What you need to know
- Apple has told Telegram that it needs to delete some messages because they have personally identifiable information in them.
- Apple doesn't want Telegram to tell anyone why they've been removed, either.
- All this relating to a Belarussian election that some claim was rigged..
There's a bit of a storm brewing between Apple and instant messaging app Telegram with the former telling the latter that it needs to remove some posts because they have personal information in them – information that could identify people said to have helped rig an election in Belarus. And it won't let Telegram tell anyone why the posts have been removed, either.
Jon Gruber does an excellent job of explaining the situation.
Telegram CEO Pavel Durov has been writing about a controversy that I think is fairly summarized as follows: Pro-democracy protestors in Belarus have been using Telegram to (among many other purposes, of course) post information about those who stole the recent election for President Aleksandr Lukashenko. Apple asked Telegram to delete certain posts on the grounds that the posts revealed personal information contrary to App Store rules for "user generated content".
The problem is, Apple won't let Telegram tell users why the posts have been removed.

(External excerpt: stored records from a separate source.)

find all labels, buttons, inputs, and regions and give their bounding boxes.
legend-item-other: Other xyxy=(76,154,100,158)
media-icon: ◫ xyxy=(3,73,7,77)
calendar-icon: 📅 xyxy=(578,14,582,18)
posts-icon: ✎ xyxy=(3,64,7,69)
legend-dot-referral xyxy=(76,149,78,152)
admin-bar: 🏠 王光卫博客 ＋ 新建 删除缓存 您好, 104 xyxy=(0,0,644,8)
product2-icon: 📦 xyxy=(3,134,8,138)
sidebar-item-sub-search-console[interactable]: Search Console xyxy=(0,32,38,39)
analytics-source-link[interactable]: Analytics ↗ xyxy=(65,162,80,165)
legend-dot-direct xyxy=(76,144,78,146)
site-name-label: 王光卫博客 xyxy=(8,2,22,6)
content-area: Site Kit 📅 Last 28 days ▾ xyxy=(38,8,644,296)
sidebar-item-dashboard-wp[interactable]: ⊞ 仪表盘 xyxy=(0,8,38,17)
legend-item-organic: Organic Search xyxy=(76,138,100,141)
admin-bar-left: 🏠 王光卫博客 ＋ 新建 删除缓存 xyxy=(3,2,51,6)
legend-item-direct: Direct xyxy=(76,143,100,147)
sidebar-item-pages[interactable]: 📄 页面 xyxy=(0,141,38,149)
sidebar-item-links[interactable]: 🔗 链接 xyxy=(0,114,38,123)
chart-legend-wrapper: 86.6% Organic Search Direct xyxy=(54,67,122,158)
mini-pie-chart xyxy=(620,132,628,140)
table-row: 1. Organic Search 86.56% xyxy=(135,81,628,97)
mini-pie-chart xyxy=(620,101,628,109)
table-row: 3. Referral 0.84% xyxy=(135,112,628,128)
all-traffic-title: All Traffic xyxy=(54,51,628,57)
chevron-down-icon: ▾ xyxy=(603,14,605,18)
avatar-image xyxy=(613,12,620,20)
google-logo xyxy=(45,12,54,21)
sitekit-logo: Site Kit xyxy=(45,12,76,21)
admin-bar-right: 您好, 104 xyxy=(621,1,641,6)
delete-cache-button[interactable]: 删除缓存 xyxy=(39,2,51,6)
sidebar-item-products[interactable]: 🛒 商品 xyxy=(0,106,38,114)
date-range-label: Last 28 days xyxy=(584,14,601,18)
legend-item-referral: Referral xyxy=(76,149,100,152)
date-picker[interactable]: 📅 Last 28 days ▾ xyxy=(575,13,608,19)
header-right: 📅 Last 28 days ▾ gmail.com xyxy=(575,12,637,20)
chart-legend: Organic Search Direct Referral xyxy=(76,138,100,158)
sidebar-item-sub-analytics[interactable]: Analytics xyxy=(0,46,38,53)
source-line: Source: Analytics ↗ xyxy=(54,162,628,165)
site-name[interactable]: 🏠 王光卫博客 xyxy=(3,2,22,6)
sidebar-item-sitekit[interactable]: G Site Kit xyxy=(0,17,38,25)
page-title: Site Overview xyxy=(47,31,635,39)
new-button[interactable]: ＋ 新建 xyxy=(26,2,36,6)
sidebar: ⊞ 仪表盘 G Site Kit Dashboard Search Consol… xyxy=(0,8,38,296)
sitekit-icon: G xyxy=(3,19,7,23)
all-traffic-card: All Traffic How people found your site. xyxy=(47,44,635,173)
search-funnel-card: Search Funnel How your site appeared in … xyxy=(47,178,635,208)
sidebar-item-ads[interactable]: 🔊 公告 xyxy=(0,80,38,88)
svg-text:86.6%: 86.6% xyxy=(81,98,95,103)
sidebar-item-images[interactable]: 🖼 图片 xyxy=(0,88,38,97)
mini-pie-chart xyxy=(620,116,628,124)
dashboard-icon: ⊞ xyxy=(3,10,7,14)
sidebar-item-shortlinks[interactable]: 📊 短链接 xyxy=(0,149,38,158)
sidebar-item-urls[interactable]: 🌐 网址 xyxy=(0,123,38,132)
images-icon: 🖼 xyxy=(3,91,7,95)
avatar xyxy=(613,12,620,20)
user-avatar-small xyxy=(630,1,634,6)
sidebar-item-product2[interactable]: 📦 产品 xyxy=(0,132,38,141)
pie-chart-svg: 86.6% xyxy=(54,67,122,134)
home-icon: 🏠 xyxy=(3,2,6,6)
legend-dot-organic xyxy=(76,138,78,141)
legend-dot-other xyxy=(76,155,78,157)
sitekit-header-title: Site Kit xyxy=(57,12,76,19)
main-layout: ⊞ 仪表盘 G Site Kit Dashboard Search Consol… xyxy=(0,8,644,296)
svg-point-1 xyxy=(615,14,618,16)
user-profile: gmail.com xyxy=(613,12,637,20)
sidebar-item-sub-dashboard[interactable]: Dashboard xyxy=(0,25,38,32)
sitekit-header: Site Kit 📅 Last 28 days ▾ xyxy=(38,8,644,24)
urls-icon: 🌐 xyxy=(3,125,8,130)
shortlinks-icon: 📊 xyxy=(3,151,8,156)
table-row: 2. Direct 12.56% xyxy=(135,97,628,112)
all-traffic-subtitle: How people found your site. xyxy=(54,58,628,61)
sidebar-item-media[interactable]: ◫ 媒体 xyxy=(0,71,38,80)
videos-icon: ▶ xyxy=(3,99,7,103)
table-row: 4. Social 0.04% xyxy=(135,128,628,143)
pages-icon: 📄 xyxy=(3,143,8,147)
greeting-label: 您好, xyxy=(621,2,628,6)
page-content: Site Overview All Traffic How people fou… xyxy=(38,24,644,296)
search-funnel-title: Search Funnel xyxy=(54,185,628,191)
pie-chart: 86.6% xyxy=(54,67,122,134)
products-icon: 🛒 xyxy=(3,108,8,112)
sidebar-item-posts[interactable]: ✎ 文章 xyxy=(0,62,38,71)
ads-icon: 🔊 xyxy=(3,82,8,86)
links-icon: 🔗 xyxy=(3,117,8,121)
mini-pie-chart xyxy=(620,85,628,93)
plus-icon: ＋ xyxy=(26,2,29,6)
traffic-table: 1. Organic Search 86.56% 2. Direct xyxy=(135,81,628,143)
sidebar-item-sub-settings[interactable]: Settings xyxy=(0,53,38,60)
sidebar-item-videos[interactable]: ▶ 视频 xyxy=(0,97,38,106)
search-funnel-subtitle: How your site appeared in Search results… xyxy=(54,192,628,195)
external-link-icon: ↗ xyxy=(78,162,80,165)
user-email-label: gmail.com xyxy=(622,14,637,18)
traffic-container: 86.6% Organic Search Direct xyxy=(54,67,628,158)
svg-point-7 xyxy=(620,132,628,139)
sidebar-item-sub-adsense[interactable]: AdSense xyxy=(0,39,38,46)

Telegram CEO Pavel Durov has been writing about the farce.
Previously, when removing posts at Apple's request, Telegram replaced those posts with a notice that cited the exact rule limiting such content for iOS users. However, Apple reached out to us a while ago and said our app is not allowed to show users such notices because they were "irrelevant".
Similarly, when Facebook wanted to inform its users that 30% of the fees users were paying for online events went to Apple, Apple didn't let Facebook do it saying this information was (once more) "irrelevant".
I strongly disagree with Apple's definition of "irrelevant". I think the reason certain content was censored or why the price is 30% higher is the opposite of irrelevant.
None of this is simple, of course. But regardless of the actual removal of the posts themselves and whether Apple should be dipping into Telegram like this, the fact Apple doesn't want to be on the hook for it is crazy.
I've said it before and will adamantly say it again: it is prima facie wrong that one of the rules of the App Store is that an app is not allowed to explain the rules of the App Store. I'm hard pressed to think of an exception to this conviction, not just on Apple's App Store, but in any sphere of life — whether a harmless game or the administration of the law.
The man has a point.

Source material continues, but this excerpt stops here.